RULE V. CLOSING OF HEARINGS


The arbitrators must specifically inquire of all parties whether they have any further evidence to submit in any form. The hearings will be closed if the parties have no further evidence to submit. The arbitrator(s) may hold executive session to consider the issues raised and reach a decision as to an award at the end of the hearing. The mental processes of the arbitrator(s) employed in reaching an award are not subject to discovery or use in any proceeding. The bar will keep fee arbitration files for 2 years from the date of the submission of the award to the parties.


RULE VI. THE AWARD


The arbitrators will submit a written award to the parties and the program administrator on the form prescribed by the standing committee, signed by the arbitrators, which includes a brief explanation of the basis of the award. The award is binding if signed by a majority of the arbitrators. The arbitrators may grant any lawful relief, including specific performance, unless the agreement to arbitrate or request for and notice of arbitration provides otherwise. Any dissent must be signed separately. An award may also be entered on the consent of all the parties. The hearing may not be reopened after the award is signed, except on consent of all parties and the chair or sole arbitrator. The award may be confirmed, set aside, modified, or corrected only in accordance with Florida Statutes.

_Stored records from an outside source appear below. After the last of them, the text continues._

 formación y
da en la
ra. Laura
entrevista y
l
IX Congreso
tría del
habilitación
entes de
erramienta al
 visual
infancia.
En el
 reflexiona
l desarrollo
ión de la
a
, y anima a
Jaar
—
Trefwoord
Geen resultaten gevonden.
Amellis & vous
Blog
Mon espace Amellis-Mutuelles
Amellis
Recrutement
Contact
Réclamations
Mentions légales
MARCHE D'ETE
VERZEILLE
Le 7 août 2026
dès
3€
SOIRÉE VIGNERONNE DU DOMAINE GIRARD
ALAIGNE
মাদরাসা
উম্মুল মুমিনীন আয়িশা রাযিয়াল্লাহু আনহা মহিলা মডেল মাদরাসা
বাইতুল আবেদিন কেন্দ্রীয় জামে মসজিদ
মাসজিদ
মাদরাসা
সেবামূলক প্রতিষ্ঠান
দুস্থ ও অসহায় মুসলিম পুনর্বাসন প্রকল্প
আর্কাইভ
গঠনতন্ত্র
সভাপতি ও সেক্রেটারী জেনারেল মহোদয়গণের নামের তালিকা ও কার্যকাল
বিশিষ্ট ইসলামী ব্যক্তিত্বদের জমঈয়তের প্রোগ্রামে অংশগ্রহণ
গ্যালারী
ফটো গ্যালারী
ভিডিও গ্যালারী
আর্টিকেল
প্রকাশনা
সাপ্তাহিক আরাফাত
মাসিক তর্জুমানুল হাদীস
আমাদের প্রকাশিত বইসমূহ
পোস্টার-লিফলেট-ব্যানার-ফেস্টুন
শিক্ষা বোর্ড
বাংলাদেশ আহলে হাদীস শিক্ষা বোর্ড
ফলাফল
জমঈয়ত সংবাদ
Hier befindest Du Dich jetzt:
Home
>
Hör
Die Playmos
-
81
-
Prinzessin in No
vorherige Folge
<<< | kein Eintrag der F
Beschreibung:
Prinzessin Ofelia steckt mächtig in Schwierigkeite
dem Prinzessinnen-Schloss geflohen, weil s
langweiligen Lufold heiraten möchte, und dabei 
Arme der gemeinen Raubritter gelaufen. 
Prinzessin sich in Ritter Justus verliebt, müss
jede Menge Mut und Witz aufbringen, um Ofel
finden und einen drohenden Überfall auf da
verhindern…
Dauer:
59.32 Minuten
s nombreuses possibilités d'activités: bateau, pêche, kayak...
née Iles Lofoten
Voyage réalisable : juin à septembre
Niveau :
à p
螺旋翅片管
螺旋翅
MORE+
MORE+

RULE VII. STANDARDS FOR CERTIFICATION AND TRAINING


(a) Eligibility. Persons eligible to be program arbitrators are:



    (1) retired judges and justices of the courts of the State of Florida;


    (2) persons who were members of circuit fee arbitration committees at the time of or prior to the merger of the grievance mediation and fee arbitration programs;


    (3) persons who have served on a circuit grievance committee for 1 year or more; and


    (4) any other person who, in the opinion of the committee, possesses the requisite education, training, or certification in alternative dispute resolution to be a program arbitrator.

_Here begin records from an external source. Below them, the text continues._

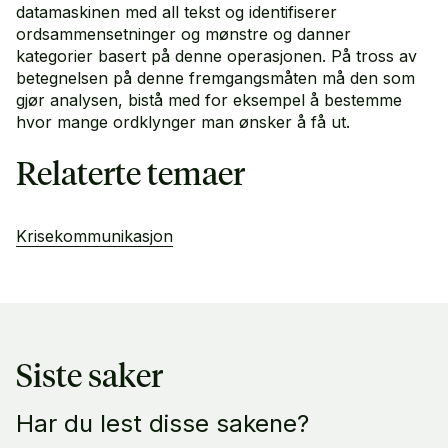
datamaskinen med all tekst og identifiserer
ordsammensetninger og mønstre og danner
kategorier basert på denne operasjonen. På tross av
betegnelsen på denne fremgangsmåten må den som
gjør analysen, bistå med for eksempel å bestemme
hvor mange ordklynger man ønsker å få ut.
Relaterte temaer
Krisekommunikasjon
Siste saker
Har du lest disse sakene?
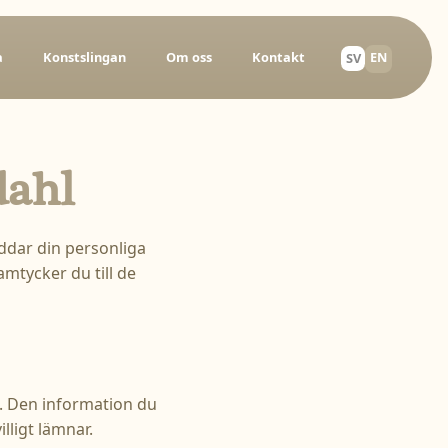
EN
a
Konstslingan
Om oss
Kontakt
SV
dahl
yddar din personliga
tycker du till de
. Den information du
lligt lämnar.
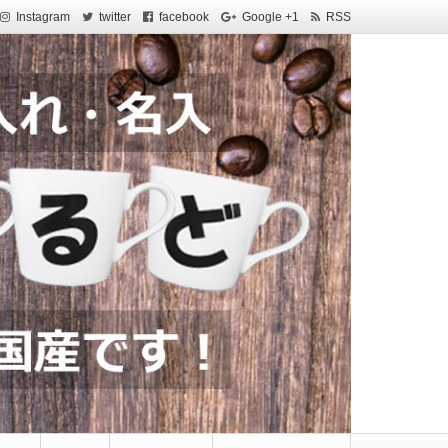
Instagram
twitter
facebook
Google +1
RSS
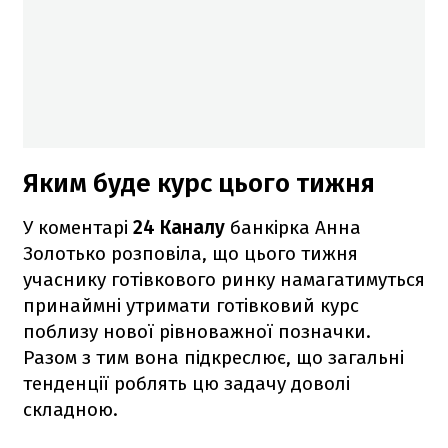
Яким буде курс цього тижня
У коментарі
24 Каналу
банкірка Анна
Золотько розповіла, що цього тижня
учаснику готівкового ринку намагатимуться
принаймні утримати готівковий курс
поблизу нової рівноважної позначки.
Разом з тим вона підкреслює, що загальні
тенденції роблять цю задачу доволі
складною.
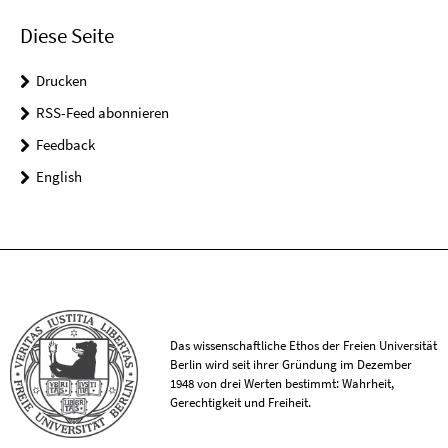
Diese Seite
Drucken
RSS-Feed abonnieren
Feedback
English
Das wissenschaftliche Ethos der Freien Universität
Berlin wird seit ihrer Gründung im Dezember
1948 von drei Werten bestimmt: Wahrheit,
Gerechtigkeit und Freiheit.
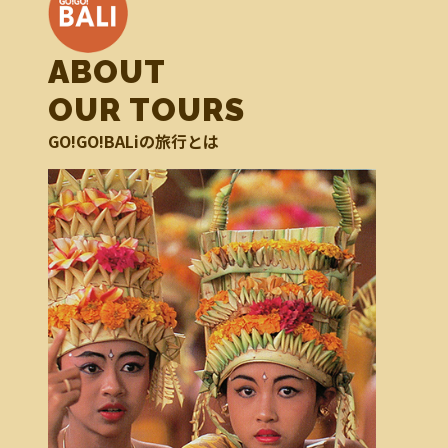
ABOUT
OUR TOURS
GO!GO!BALiの旅行とは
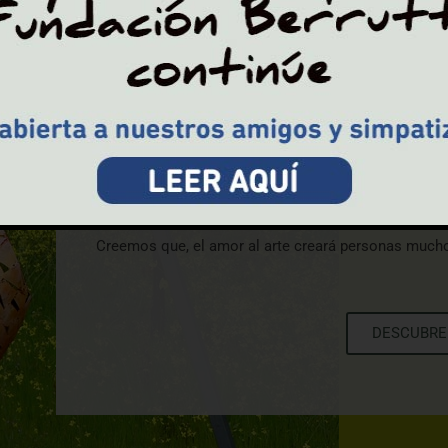
Este espacio natural está distribuido por talle
La Fundación está rodeada de manantiales naturales
primavera. Constituye un espacio sin ruido y las no
contemplar la vía láctea en todo su esplendor.
La Fundación cuenta con una casa y talleres plenamen
trabajos artísticos, con un total de 8000m² en el exte
Creemos que, el amor al arte creará personas much
DESCUBRE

Members of The Florida Bar must be members in good standing and have no pending recommendation of minor misconduct or finding of probable cause to be eligible for appointment.

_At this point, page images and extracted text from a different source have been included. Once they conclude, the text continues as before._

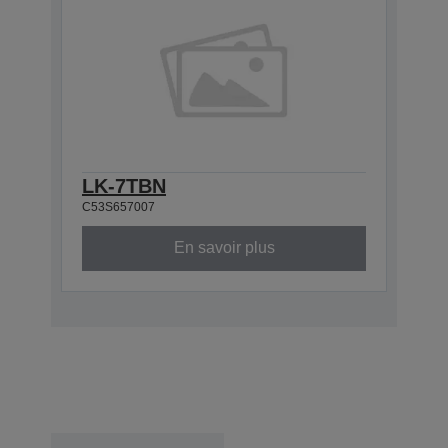
LK-7TBN
C53S657007
En savoir plus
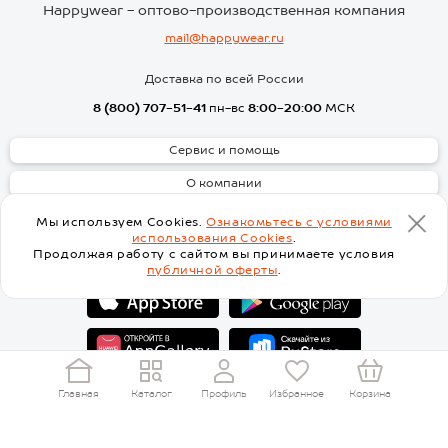
Универсальность — идеальны
Happywear - оптово-производственная компания
для активных игр, спорта,
прогулок и детского сада;
mail@happywear.ru
Разнообразие стилей — от
нарядных моделей с изысканным
Доставка по всей России
декором до лаконичных
повседневных вариантов;
8 (800) 707-51-41
пн-вс
8:00-20:00
МСК
Комфорт — мягкие дышащие
ткани, не стесняющие движений;
Яркие дизайны — смелые
Сервис и помощь
цветовые решения и стильные
принты.
О компании
Выбирайте футболки, которые
подарят комфорт и радость
Клиентам
Мы используем Cookies.
Ознакомьтесь с условиями
каждый день!
использования Cookies
.
Скачать
Продолжая работу с сайтом вы принимаете условия
Ассортимент
публичной оферты
.
В ассортименте нашего
интернет-магазина
представлены модели
популярных фасонов:
приталенного силуэта;
свободного кроя оверсайз;
с удлинённой спинкой;
Главная
Каталог
Профиль
Избранное
Корзина
укороченные;
Перейти на основную версию сайта
стильные поло;
с рюшами и воланами.
С нами интересно! Присоединяйся :)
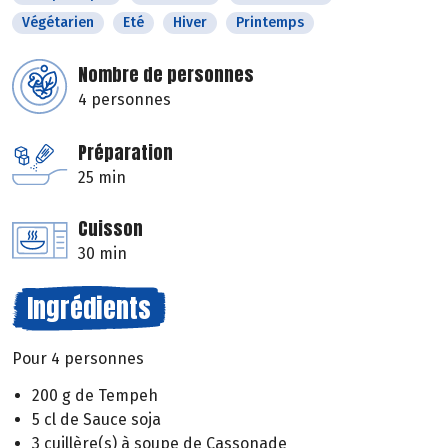
Végétarien
Eté
Hiver
Printemps
Nombre de personnes
4 personnes
Préparation
25 min
Cuisson
30 min
Ingrédients
Pour 4 personnes
200 g de Tempeh
5 cl de Sauce soja
3 cuillère(s) à soupe de Cassonade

(b) Certification. The committee may certify applicants as program arbitrators if they meet the eligibility requirements stated above and have agreed to accept at least 2 referrals per calendar year.


The committee may decline to certify applicants who do not meet the eligibility requirements set forth above or have been found guilty of, pled guilty to, or been disciplined for misconduct that, in the opinion of the committee, renders those persons inappropriate for service as program arbitrators.


(c) Cessation of Referrals and Removal of Certification. The bar will refer no additional referrals to an arbitrator after probable cause has been found against that arbitrator until the case has been closed. The standing committee may revoke certification of a program arbitrator for any reason that the committee might use to deny initial certification, and for any other reason that the committee believes would render a program arbitrator unfit.


(d) Reimbursement of Expenses. Program arbitrators are not compensated for time devoted to or travel incurred in connection with an arbitration conducted within the circuit in which the arbitrator resides. Program arbitrators who conduct arbitrations outside the circuit in which the arbitrator resides may be reimbursed for mileage at the rate approved by the bar’s Budget Committee. Program arbitrators may be reimbursed for out-of-pocket expenses that include, but are not limited to: court reporter fees; telephone calls; photocopying fees (at a maximum of $.25 per page); and translation services.


RULE VIII. DEATH OR INCOMPETENCE OF A PARTY


An arbitration proceeding abates on the filing of suggestion of death of a party or notice of adjudication of incompetency of a party, unless the personal representative or the guardian of the party consents to go forward. An arbitration award made when a party dies or is found incompetent after the close of proceedings is binding on the heirs, administrators, or executors of the deceased and on the estate and guardian of the incompetent.